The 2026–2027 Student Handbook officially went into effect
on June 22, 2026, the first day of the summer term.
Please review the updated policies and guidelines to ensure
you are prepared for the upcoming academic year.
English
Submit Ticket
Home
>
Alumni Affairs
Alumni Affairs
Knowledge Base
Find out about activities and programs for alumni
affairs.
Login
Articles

Instructions to follow: From the line containing "Find out about" down to the end of the listing above, return each line exactly as it appears and nothing more.

Exercise response:
Find out about activities and programs for alumni
affairs.
Login
Articles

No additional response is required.